Wearable, smart textile, impression 3D et intelligence artificielle… 

Parmi les fondamentaux de la Fashion tech, on retrouve les wearables, autrement dit l’ensemble des vêtements mais aussi des accessoires comportant des technologies. On pense par exemple aux vestes chauffantes ou le système de chaleur est activable via un bouton marche/arrêt classique. On a aussi le smart textile, qui lui se rapproche de ce que sont les wearables. Tout est une histoire de matière et d’adaptation de celle-ci à son environnement. En fonction de la température extérieure des vêtements auront tendance à réguler leur action. Le smart textile peut aussi dans certains cas prendre différentes mesures de votre corps, telles que le rythme cardiaque, la température ou encore les calories dépensées, à l’aide capteurs intégrés dans le tissu. 

Une fois qu’on a dit tout ça, comment se matérialise concrètement la mode de demain ? Pour la sécurité des vêtements, est déjà mis en place aujourd’hui un système de QR Code pour prévenir les contrefaçons, notamment sur un marché de la sneaker et du streetwear hyper dominant.

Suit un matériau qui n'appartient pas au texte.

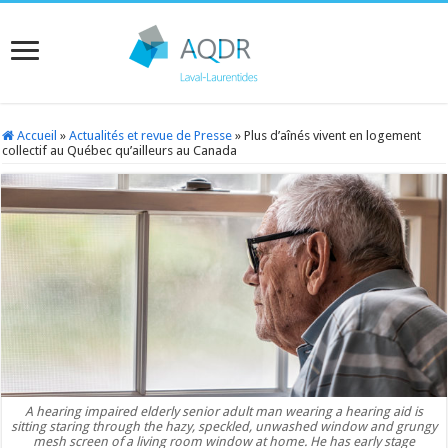
Accueil
»
Actualités et revue de Presse
»
Plus d’aînés vivent en logement
collectif au Québec qu’ailleurs au Canada
A hearing impaired elderly senior adult man wearing a hearing aid is
sitting staring through the hazy, speckled, unwashed window and grungy
mesh screen of a living room window at home. He has early stage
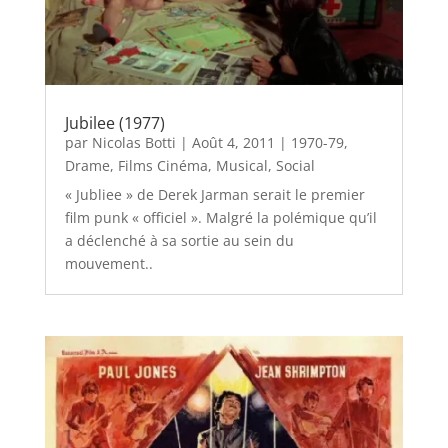
Jubilee (1977)
par
Nicolas Botti
|
Août 4, 2011
|
1970-79
,
Drame
,
Films Cinéma
,
Musical
,
Social
« Jubliee » de Derek Jarman serait le premier
film punk « officiel ». Malgré la polémique qu’il
a déclenché à sa sortie au sein du
mouvement..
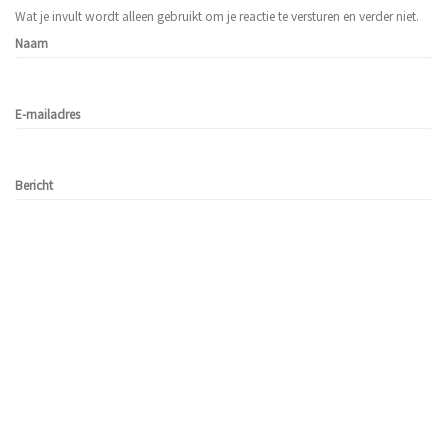
Wat je invult wordt alleen gebruikt om je reactie te versturen en verder niet.
Naam
E-mailadres
Bericht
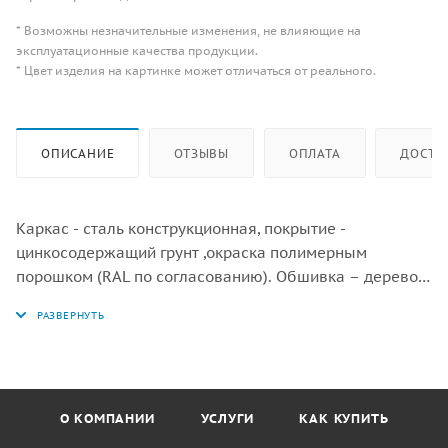
* Возможны незначительные изменения, не влияющие на
эксплуатационные качества продукции.
* Цвет изделия на картинке может отличаться от реального.
ОПИСАНИЕ
ОТЗЫВЫ
ОПЛАТА
ДОСТА
Каркас - сталь конструкционная, покрытие -
цинкосодержащий грунт ,окраска полимерным
порошком (RAL по согласованию). Обшивка – дерево
(массив), покрытие - антисептик, масло террасное
атмосферостойкое для древесины.
О КОМПАНИИ
УСЛУГИ
КАК КУПИТЬ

Mais à l’avenir, comme avec les NFT, il sera plus facile de tracer la provenance d’une paire de basket et d’éviter ce phénomène. En effet les faux QR code existent déjà, tout comme les faux badges « legit » de chez StockX, pourtant eux-mêmes censés être sécurisés par des QR Code…

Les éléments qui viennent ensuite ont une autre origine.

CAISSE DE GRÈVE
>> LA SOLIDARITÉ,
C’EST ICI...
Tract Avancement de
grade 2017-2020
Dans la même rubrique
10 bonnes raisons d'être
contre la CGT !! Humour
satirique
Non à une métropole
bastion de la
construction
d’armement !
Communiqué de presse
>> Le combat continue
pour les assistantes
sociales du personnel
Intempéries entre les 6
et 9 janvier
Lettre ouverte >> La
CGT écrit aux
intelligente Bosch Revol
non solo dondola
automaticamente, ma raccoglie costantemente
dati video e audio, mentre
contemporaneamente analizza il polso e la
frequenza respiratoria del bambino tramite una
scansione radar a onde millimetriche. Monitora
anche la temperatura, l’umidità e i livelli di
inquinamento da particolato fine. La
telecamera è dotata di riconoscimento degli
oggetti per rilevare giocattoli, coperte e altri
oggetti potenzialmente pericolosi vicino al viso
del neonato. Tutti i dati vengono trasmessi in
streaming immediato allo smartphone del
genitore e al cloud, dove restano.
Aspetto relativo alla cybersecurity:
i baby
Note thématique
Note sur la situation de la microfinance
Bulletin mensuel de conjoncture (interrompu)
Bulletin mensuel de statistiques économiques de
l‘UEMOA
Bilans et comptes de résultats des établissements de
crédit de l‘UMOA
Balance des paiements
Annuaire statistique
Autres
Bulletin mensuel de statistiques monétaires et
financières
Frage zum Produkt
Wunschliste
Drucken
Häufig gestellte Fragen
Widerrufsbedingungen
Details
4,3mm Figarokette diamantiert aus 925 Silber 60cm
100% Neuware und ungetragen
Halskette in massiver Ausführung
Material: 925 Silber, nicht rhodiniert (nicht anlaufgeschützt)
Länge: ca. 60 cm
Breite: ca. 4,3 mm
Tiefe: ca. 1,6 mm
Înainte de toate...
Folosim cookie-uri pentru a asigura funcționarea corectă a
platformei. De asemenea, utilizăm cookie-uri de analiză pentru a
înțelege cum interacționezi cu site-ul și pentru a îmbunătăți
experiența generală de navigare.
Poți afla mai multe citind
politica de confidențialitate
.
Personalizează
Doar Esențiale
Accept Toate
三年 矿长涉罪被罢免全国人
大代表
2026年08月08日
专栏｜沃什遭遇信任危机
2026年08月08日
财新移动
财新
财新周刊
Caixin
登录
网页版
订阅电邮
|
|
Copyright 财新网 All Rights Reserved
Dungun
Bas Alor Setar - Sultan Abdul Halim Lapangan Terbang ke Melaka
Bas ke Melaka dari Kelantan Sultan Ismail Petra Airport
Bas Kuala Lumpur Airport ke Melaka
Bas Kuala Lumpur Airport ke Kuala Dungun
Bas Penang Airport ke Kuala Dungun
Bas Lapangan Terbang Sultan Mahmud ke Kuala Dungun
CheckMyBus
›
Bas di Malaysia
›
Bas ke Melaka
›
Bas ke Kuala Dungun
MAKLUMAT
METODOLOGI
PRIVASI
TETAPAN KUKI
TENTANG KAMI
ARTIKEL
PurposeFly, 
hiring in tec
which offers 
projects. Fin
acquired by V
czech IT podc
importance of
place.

La mode du futur, surtout une révolution dans l’expérience d’achat 

Le marché du textile et même celui de la sneaker pourraient ne pas échapper à la « servicialisation » du marché. A l’instar de Netflix, des plateformes de streaming musicales ou celles de Cloud Gaming, aujourd’hui plus rien ne nous appartient vraiment. Ainsi, à l’avenir, le marché de la mode pourrait trouver refuge dans la location de vêtements. Ce qui se fait déjà pour des robes de soirée, pourrait s’étendre à nos vêtements du quotidien avec des box mensuels de vêtements par exemple. C’est ce que propose le site « Le Closet ». 

La Fashion Tech permettra également aux clients de personnaliser leurs vêtements. On se souvient de l’association entre H&M et Google, pour proposer une gamme de vêtements connectés. Grâce à la collecte de données sur vos goûts et vos besoins, la marque suédoise proposait de créer des vêtements entièrement personnalisés via l’application Coded Couture. Dans le genre sappes personnalisées, le PDG de Levi Strauss, Chip Bergh, prédit la disparition des tailles traditionnelles d’ici dix ans. A l’entendre les clients pourront faire un scan de leur corps grâce à une caméra et achèteront des vêtements qui leur iront parfaitement. Il suffira simplement de choisir la coupe que vous voulez sans nécessairement raisonner en taille comme on le ferait aujourd’hui. 

Enfin, dernièrement, le géant du retail américain Walmart a fait l’acquisition de la start-up israélienne Zeekit. L’objectif ? Booster ses ventes en ligne de vêtements et baisser son taux de retour d’articles. Zeekit permet aux internautes d'essayer virtuellement habits et chaussures lorsqu'ils font leurs achats en ligne. Car au cas où vous ne l’auriez toujours pas compris, lle futur de la mode pourrait se faire essentiellement en ligne. Voilà qui permettrait aux marques de se défaire peu à peu des détaillants ou alors de mieux les choisir, et éviter ainsi les pertes. Cela ne veut pas dire que les magasins disparaitront. Bien au contraire. Mais ces derniers deviendront de véritables musées du textile à l’expérience d’achat hors du commun. Tout ceci répondrait à de nouveaux comportements d’achat apparu ces dernières années comme le showrooming, qui consiste à repérer en magasin avant d’acheter en ligne, et le webrooming, ou là le repérage se fait plutôt en ligne avant de confirmer son achat en magasin. Bien entendu il ne s’agit que de projections. Toujours est-il que la technologie n’est pas qu’une histoire d’écrans. Elle semble aussi toucher l’industrie manufacturière.